NEW DELHI -- An Indian court has ruled there is enough evidence to send former U.N. climate chief Rajendra Pachauri to trial on charges of stalking and sexual harassment in a case filed by a former female colleague in New Delhi.

Ashish Dixit, a lawyer who represented Pachauri before the magistrate on Friday, said there was no case against Pachauri and he will fight the charges during the trial, the Press Trust of India news agency reported.

Magistrate Charu Gupta set Oct. 20 for pretrial proceedings.

Police registered the case against Pachauri after the 29-year-old female colleague accused him three years ago of sexual harassment, stalking and criminal intimidation.
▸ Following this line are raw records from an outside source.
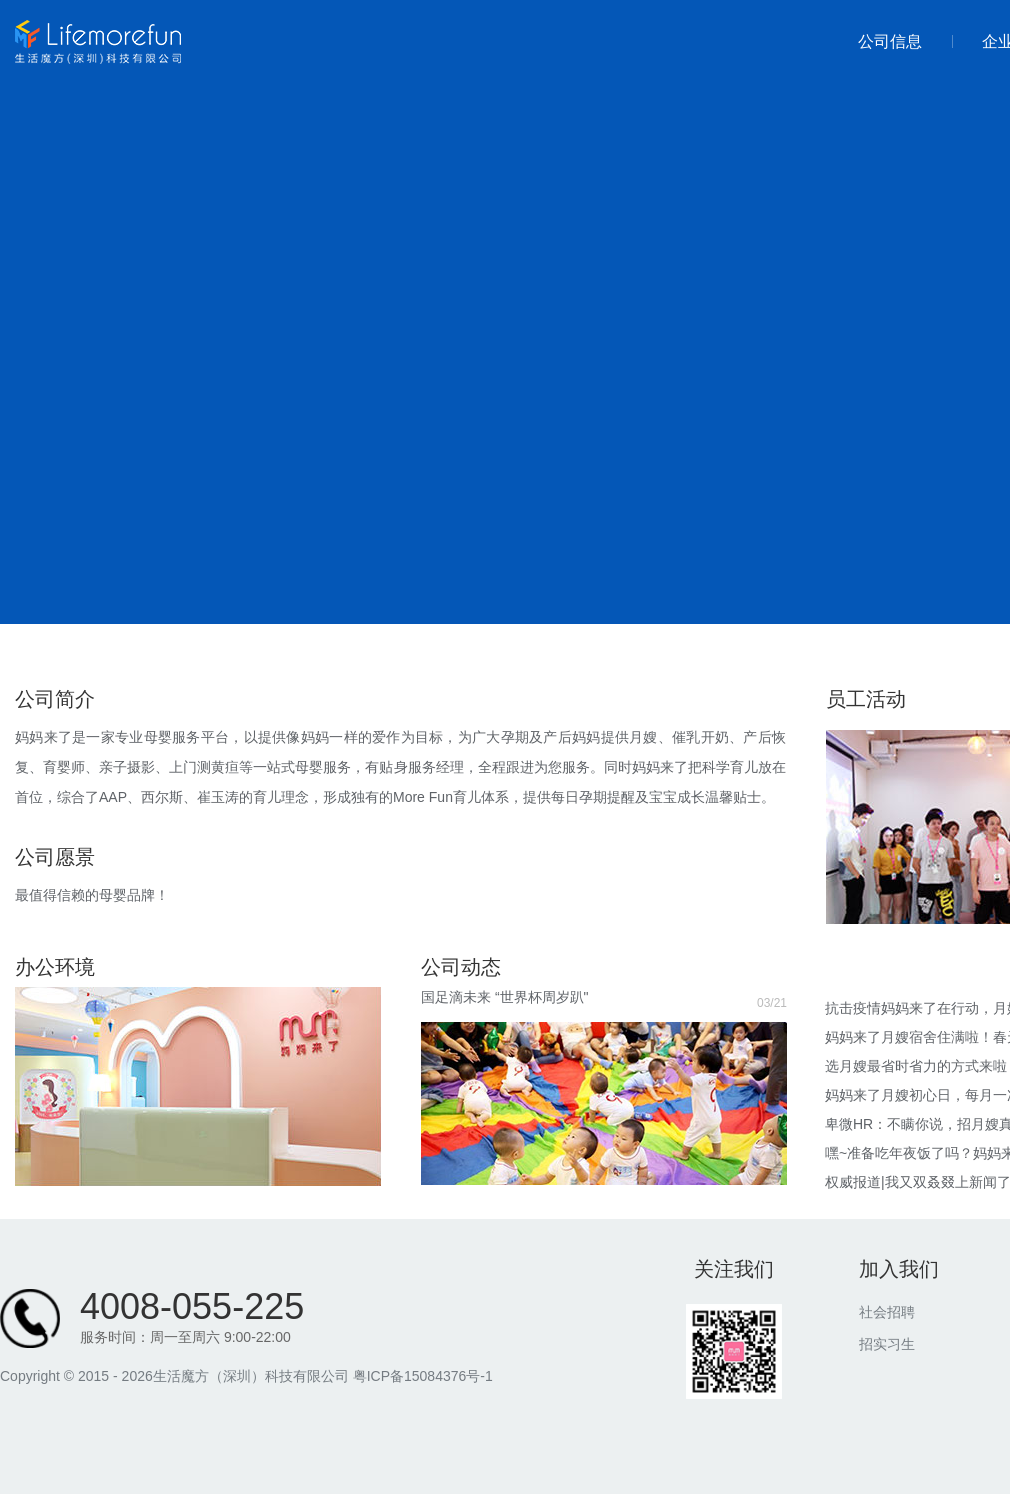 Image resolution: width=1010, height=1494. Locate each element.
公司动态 (461, 967)
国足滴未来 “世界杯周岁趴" (505, 997)
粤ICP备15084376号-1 (423, 1376)
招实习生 (887, 1344)
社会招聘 (887, 1312)
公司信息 (890, 41)
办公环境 (55, 967) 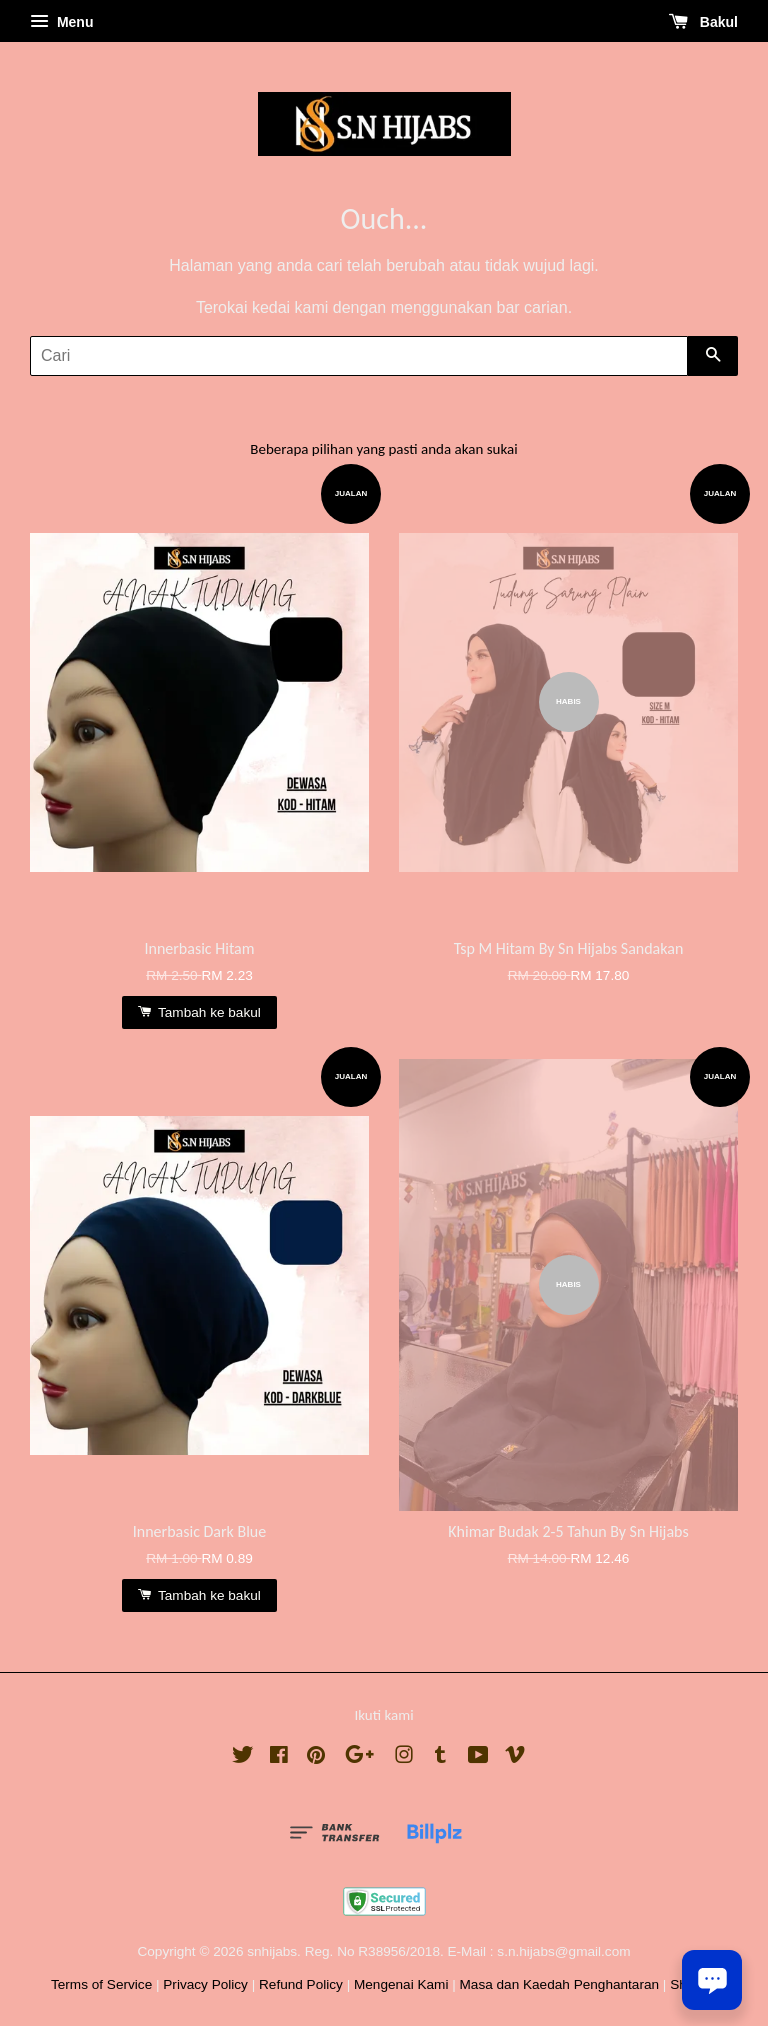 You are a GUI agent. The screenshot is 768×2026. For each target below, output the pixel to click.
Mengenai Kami (401, 1984)
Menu (61, 22)
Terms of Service (101, 1984)
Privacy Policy (205, 1984)
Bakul (703, 22)
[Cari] (359, 356)
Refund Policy (301, 1984)
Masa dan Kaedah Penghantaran (560, 1984) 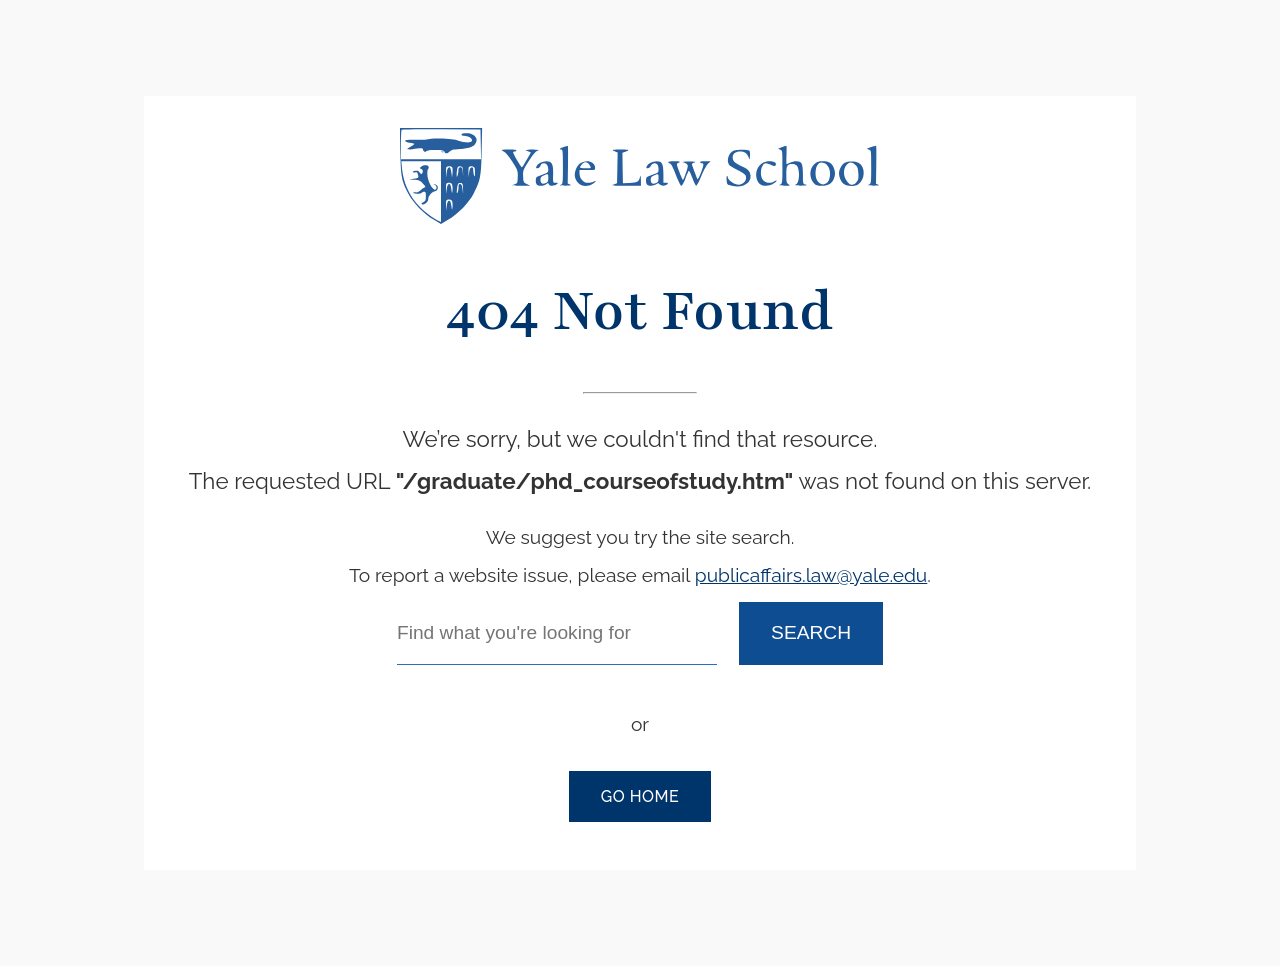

"Chuffed to bits. This has not been easy," the woman told reporters after Friday's court session. "This is a big leap towards the truth. I am relieved, and exhausted fighting Pachauri."

Pachauri worked with the woman at The Energy and Resources Institute, or TERI, a New Delhi environmental think-tank he had headed for more than three decades.

He has denied the allegations, but resigned from both the U.N. Intergovernmental Panel on Climate Change and TERI after the woman's accusations were made public.

If convicted, Pachauri faces a prison sentence of two years.

Apart from the police investigation, TERI's internal complaints committee examined the evidence presented by the woman, questioned some other employees and concluded that the allegations of sexual harassment were valid.

Pachauri had chaired the U.N. climate panel -- considered the world's authority on climate science -- and accepted the 2007 Nobel Peace Prize on its behalf. The panel shared the award with former U.S. Vice-President Al Gore.